Abstract

Johan den Hertog and Samuël Kruizinga, eds, Caught in the Middle: Neutrals, Neutrality and the First World War, Aksant: Amsterdam, 2011; 175 pp., 18 illus.; 9789052603704, €24.90 (pbk)
Reviewed by: Maartje Abbenhuis, University of Auckland, New Zealand
For hundreds of years, the rights, duties and obligations attached to neutrality were products of international disputes and military conflict. Neutrality in the First World War was no different. During this modern, industrial and total war, the ability of neutrals to protect their independence, security and economic well-being became increasingly difficult. Unsurprisingly, the respect shown by the belligerents for the international laws of neutrality was battered by the demands of wartime necessity and global conflagration. As Nils Ørvik and others have shown, the First World War ended the applicability of neutrality as the nineteenth-century world had known it. By 1918, neutrality was firmly in ‘decline’ and those countries that had managed to remain neutral during the conflict were seriously, although not necessarily adversely, affected by it.
This volume, the outcome of a conference held at the Netherlands Institute of War Documentation (NIOD) in 2009, presents several perspectives on neutrality during the war. The subject matter is certainly relevant. Neutrality is under-represented in the history of the war and it is refreshing to find new material published in the field. As such, it covers aspects of the history of some long-term neutrals (the Netherlands, United States and Scandinavia) and a couple of occasional neutrals (Spain and Argentina) but none of the permanent neutrals. Switzerland, in particular, is conspicuously absent. While purporting to invite comparative analysis, most of the papers are nevertheless presented from a national perspective.

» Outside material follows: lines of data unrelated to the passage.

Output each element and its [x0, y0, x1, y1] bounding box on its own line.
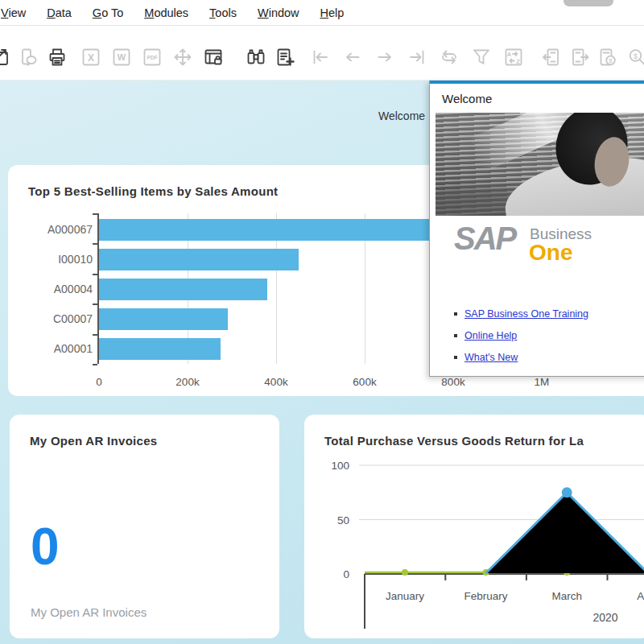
- line-y-tick-label: 100: [331, 460, 349, 472]
- menu-item-help[interactable]: Help: [310, 6, 355, 19]
- line-month-label: February: [464, 590, 508, 602]
- total-purchase-point: [562, 487, 572, 497]
- bar-y-axis-tick: [93, 364, 97, 365]
- messages-icon[interactable]: [18, 47, 39, 68]
- bar-category-label: I00010: [8, 253, 93, 266]
- svg-text:Z: Z: [516, 57, 520, 64]
- bar-A00001: [99, 338, 221, 360]
- export-excel-icon[interactable]: X: [80, 47, 101, 68]
- bar-category-label: A000067: [8, 223, 93, 236]
- export-pdf-icon[interactable]: PDF: [142, 47, 163, 68]
- svg-text:X: X: [88, 52, 94, 63]
- kpi-title: My Open AR Invoices: [30, 434, 158, 448]
- bullet-icon: [454, 356, 457, 359]
- bar-category-label: C00007: [8, 312, 93, 325]
- svg-text:PDF: PDF: [147, 55, 158, 60]
- svg-text:W: W: [118, 52, 126, 62]
- bar-y-axis-tick: [93, 274, 97, 275]
- refresh-icon[interactable]: [439, 47, 460, 68]
- bar-x-tick-label: 200k: [163, 376, 212, 388]
- line-month-label: April: [637, 590, 644, 602]
- partial-document-icon[interactable]: [0, 47, 11, 68]
- sort-icon[interactable]: AZ: [503, 47, 524, 68]
- svg-text:$: $: [634, 52, 638, 60]
- bar-I00010: [99, 249, 299, 270]
- find-icon[interactable]: [246, 47, 266, 68]
- line-month-label: March: [551, 590, 582, 602]
- menu-item-view[interactable]: View: [0, 6, 36, 19]
- line-year-label: 2020: [592, 611, 617, 624]
- bar-A000067: [99, 219, 431, 241]
- dialog-accent-bar: [430, 80, 644, 84]
- bar-category-label: A00001: [8, 342, 93, 355]
- next-record-icon[interactable]: [374, 47, 395, 68]
- welcome-link-row: Online Help: [454, 330, 588, 341]
- window-grip: [564, 0, 613, 6]
- bar-x-tick-label: 600k: [341, 376, 389, 388]
- previous-record-icon[interactable]: [342, 47, 363, 68]
- lock-screen-icon[interactable]: [203, 47, 224, 68]
- next-document-icon[interactable]: [569, 47, 590, 68]
- line-month-label: January: [386, 590, 424, 602]
- sap-logo: SAP: [454, 222, 515, 254]
- welcome-link-row: What's New: [454, 352, 588, 363]
- export-word-icon[interactable]: W: [111, 47, 132, 68]
- bar-category-label: A00004: [8, 283, 93, 295]
- kpi-caption: My Open AR Invoices: [31, 605, 147, 619]
- first-record-icon[interactable]: [310, 47, 331, 68]
- bar-A00004: [99, 279, 267, 300]
- bar-y-axis-tick: [93, 303, 97, 305]
- previous-document-icon[interactable]: [541, 47, 562, 68]
- welcome-photo: [436, 113, 644, 216]
- move-icon[interactable]: [172, 47, 193, 68]
- welcome-dialog: Welcome SAP Business One SAP Business On…: [429, 80, 644, 377]
- toolbar: XWPDFAZ$$: [0, 26, 644, 80]
- bar-y-axis-tick: [93, 243, 97, 245]
- line-y-tick-label: 50: [337, 514, 349, 526]
- menu-item-modules[interactable]: Modules: [134, 6, 199, 19]
- bar-x-tick-label: 1M: [518, 376, 566, 388]
- desktop: Welcome Top 5 Best-Selling Items by Sale…: [0, 80, 644, 644]
- print-icon[interactable]: [47, 47, 68, 68]
- last-record-icon[interactable]: [407, 47, 427, 68]
- base-price-icon[interactable]: $: [626, 47, 644, 68]
- menu-item-tools[interactable]: Tools: [199, 6, 247, 19]
- filter-icon[interactable]: [471, 47, 492, 68]
- goods-return-point: [402, 569, 408, 576]
- welcome-dialog-title: Welcome: [442, 92, 492, 105]
- bar-x-tick-label: 400k: [252, 376, 300, 388]
- bar-y-axis-tick: [93, 213, 97, 215]
- menu-bar: ViewDataGo ToModulesToolsWindowHelp: [0, 0, 644, 26]
- welcome-link-what-s-new[interactable]: What's New: [464, 352, 518, 363]
- add-record-icon[interactable]: [275, 47, 295, 68]
- welcome-links: SAP Business One TrainingOnline HelpWhat…: [454, 308, 588, 374]
- bar-x-tick-label: 0: [75, 376, 123, 388]
- bullet-icon: [454, 312, 457, 316]
- svg-text:$: $: [609, 57, 613, 64]
- bar-x-tick-label: 800k: [429, 376, 477, 388]
- line-chart: 050100JanuaryFebruaryMarchApril2020: [304, 415, 644, 638]
- app-window: ViewDataGo ToModulesToolsWindowHelp XWPD…: [0, 0, 644, 644]
- bar-y-axis-tick: [93, 334, 97, 336]
- welcome-link-online-help[interactable]: Online Help: [464, 330, 517, 341]
- bar-C00007: [99, 308, 228, 330]
- line-y-tick-label: 0: [343, 568, 349, 580]
- svg-text:A: A: [507, 51, 512, 58]
- kpi-panel: My Open AR Invoices 0 My Open AR Invoice…: [10, 415, 279, 638]
- menu-item-data[interactable]: Data: [36, 6, 82, 19]
- gross-profit-icon[interactable]: $: [597, 47, 618, 68]
- purchase-vs-return-panel: Total Purchase Versus Goods Return for L…: [304, 415, 644, 638]
- bullet-icon: [454, 334, 457, 337]
- menu-item-go-to[interactable]: Go To: [82, 6, 134, 19]
- welcome-link-sap-business-one-training[interactable]: SAP Business One Training: [464, 308, 588, 320]
- desktop-welcome-text: Welcome: [378, 109, 425, 122]
- sap-logo-one: One: [529, 242, 572, 264]
- menu-item-window[interactable]: Window: [247, 6, 310, 19]
- welcome-link-row: SAP Business One Training: [454, 308, 588, 320]
- kpi-value: 0: [31, 521, 60, 572]
- series-total-purchase-line: [486, 493, 644, 573]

Of the ten chapters, three stand out. Particularly noteworthy is Lina Sturfelt’s contribution on popular neutrality narratives in the Swedish press. She convincingly argues that Swedish discourses about neutrality were not linear and swayed between ultra-negative conceptions – neutrality as parasitic and self-serving – and positive reinforcements of the angelic – humanitarian, internationalist and mediating – value of neutrality. She shows that Sweden, on the edge of Europe, was not caught in the middle of the war, as the title of the volume would have it, and came out of it with the entrenched idea that neutrality served the country’s interests well. Bjarne S. Bendtsen’s chapter is also excellent. He analyses Danish intellectual George Brandes’s publications on neutrality and reminds us that the intellectual fault lines created by the war stretched well beyond the artificial boundaries of nation and state. Like Sturfelt, Bendtsen highlights how topical neutrality was for belligerents and non-belligerents alike. Thirdly, Philip Dehne offers an enlightening chapter on Argentina’s neutrality, which alludes to the important ramifications of neutrality for wartime trade and the maintenance of empire. He also does a good job of explaining how the Argentine government used neutrality to promote its own sovereign independence.
The rest of the chapters are, on the whole, less inspiring, although based on solid research and bringing new perspectives to the field. Javier Ponce offers a sound overview of Spanish neutrality and makes some useful comments about palace diplomacy and King Alfonso XIII’s advocacy of neutral mediation. Samuël Kruizinga unpicks the complex diplomacy of the Netherlands Overseas Trust and shows how enterprising neutrals could be in accommodating and negotiating between competing belligerents’ demands. Louis Clerc investigates French perspectives of Scandinavian neutrality and concludes that over time, France was wary of the Nordic neutrals and their relationships with Germany. Karen Gram Skjoldager’s account of Danish neutrality opens with a thoughtful theoretical framework of the subject and then argues that Danish experiences during the war underpinned Denmark’s ongoing support of neutrality within the context of the League of Nations.
More problematic are the chapters by Johan van Hertog and Benjamin Coates. Van Hertog argues the somewhat obvious point that the Dutch government protested against neutrality violations in terms of international law. This was precisely what was required of neutral states, and, as Coates explains in his chapter on the legal advice given to the United States’ Department of State, it was because President Wilson ignored this requirement that his country was never ‘strictly neutral’. One fruitful direction van Hertog could take his research is to investigate why the Dutch were critical of their government’s protests about neutrality violations and why, in contrast to Sweden, their respect for neutrality had declined by the war’s end. What is confusing about Coates’s chapter is his seeming conflation of the United States’ foreign policy objectives with the mechanics of neutrality. It was the legal team’s task to advise the President on the legal ramifications of his actions, it was the President’s job to focus on politics. Still, Coates makes some valuable contributions to our understanding of America’s neutral position in the war, and shows how this powerful state was not the paragon of international law that some historians make it out to be.
Above all, what this volume confirms is that there was no singular neutral experience or perspective during the First World War, an insight that certainly deserves more research. Whether that can be done comparatively, however, given the diversity that these works attest to, is not so clear.